**Task item**. Copy out each line of the data that includes the string "Vintage".

··· Provided material ···

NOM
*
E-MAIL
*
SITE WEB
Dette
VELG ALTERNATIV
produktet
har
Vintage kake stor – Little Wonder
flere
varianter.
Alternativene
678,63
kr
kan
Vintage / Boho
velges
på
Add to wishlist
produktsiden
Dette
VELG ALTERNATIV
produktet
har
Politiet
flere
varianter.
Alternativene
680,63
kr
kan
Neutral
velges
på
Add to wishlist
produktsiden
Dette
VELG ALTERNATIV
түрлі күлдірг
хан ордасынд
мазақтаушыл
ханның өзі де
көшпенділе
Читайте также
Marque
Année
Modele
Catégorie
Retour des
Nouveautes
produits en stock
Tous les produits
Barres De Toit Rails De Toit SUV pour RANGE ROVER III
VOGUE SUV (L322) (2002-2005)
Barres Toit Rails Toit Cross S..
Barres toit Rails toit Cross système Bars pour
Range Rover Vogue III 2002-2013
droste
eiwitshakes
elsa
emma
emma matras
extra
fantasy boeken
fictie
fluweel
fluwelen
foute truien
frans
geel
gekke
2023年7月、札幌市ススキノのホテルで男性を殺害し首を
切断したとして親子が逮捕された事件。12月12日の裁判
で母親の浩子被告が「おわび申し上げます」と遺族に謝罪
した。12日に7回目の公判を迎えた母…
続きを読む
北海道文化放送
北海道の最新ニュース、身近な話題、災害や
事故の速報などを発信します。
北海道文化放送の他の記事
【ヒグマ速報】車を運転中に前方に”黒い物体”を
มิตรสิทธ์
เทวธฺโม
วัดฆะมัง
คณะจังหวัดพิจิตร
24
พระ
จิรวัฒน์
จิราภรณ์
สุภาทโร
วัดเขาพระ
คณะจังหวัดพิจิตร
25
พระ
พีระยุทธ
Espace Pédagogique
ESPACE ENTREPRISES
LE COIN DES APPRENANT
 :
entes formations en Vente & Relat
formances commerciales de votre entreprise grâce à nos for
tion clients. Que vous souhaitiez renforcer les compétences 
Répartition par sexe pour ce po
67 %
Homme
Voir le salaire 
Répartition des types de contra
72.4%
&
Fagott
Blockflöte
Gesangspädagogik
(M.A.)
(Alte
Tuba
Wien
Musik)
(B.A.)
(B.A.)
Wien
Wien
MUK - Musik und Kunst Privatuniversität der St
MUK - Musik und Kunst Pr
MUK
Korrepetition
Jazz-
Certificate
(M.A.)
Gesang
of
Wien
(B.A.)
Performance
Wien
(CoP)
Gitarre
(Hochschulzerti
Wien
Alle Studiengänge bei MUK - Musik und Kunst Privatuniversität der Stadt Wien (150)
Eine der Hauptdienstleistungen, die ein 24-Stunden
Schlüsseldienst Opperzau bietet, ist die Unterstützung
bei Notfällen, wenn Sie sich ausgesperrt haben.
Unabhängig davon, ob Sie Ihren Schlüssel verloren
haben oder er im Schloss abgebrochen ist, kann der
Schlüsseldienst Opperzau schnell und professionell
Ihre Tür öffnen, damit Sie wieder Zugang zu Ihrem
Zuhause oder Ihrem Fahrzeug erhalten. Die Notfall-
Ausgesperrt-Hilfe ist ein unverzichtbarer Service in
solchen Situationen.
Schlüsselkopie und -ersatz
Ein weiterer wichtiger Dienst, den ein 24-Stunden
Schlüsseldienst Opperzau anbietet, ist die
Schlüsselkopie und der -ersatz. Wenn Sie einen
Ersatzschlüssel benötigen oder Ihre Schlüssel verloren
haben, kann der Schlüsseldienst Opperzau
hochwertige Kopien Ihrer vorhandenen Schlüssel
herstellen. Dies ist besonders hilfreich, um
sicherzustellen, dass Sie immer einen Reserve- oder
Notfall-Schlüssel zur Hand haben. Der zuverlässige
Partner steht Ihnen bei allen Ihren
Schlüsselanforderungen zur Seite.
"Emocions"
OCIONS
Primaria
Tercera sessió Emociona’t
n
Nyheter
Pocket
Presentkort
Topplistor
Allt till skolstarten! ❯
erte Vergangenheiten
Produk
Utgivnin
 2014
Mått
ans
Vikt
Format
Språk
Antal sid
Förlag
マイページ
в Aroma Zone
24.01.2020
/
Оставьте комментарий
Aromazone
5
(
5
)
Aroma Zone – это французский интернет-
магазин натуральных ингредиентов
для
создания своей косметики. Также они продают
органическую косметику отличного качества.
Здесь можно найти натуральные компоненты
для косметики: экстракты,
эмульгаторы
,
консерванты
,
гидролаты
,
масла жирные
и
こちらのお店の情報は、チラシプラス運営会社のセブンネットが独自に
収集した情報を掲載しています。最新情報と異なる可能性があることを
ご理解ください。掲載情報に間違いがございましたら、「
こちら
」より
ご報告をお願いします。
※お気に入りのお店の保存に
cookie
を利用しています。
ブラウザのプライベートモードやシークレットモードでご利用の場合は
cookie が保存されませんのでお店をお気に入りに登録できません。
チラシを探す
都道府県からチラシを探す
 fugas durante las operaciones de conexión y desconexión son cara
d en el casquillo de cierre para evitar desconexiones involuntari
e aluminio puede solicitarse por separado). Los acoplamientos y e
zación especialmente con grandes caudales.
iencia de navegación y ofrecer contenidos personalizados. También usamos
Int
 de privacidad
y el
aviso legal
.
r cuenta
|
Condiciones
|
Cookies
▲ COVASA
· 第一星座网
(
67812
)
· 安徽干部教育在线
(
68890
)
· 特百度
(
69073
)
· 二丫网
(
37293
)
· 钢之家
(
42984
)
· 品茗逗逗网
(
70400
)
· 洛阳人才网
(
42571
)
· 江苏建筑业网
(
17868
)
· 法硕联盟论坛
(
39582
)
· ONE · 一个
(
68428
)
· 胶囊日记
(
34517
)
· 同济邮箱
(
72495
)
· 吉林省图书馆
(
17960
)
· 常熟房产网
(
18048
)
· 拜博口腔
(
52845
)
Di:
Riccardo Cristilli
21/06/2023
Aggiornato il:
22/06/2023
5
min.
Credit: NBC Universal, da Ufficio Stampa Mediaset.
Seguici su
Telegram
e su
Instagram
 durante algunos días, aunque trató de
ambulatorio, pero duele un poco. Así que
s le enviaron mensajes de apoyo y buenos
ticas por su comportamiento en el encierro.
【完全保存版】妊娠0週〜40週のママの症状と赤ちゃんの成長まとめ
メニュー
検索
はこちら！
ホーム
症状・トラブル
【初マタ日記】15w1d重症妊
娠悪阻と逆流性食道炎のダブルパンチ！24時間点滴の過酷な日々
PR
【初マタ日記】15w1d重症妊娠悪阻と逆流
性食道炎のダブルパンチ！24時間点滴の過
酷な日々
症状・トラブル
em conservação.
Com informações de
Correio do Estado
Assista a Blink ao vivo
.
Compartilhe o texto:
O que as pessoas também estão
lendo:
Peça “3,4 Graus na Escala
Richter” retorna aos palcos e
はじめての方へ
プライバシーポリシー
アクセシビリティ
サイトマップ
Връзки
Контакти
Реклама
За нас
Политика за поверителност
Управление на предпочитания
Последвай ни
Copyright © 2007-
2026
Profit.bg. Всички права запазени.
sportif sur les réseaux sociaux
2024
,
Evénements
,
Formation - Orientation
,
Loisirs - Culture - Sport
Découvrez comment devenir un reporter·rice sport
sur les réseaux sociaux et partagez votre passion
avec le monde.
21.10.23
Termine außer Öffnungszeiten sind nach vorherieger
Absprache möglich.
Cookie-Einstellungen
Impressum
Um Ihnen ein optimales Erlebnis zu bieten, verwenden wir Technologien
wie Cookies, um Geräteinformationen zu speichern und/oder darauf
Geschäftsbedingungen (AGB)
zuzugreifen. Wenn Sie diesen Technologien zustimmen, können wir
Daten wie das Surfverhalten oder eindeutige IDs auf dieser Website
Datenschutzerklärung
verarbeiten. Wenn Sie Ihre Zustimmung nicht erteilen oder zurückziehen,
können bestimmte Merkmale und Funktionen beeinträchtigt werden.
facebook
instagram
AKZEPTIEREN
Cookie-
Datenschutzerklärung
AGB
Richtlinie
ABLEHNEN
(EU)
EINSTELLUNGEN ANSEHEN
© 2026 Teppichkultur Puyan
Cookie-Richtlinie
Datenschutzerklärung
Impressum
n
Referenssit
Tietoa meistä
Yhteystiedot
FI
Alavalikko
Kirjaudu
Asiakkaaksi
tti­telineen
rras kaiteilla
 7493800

···

**Task result**.
Vintage kake stor – Little Wonder
Vintage / Boho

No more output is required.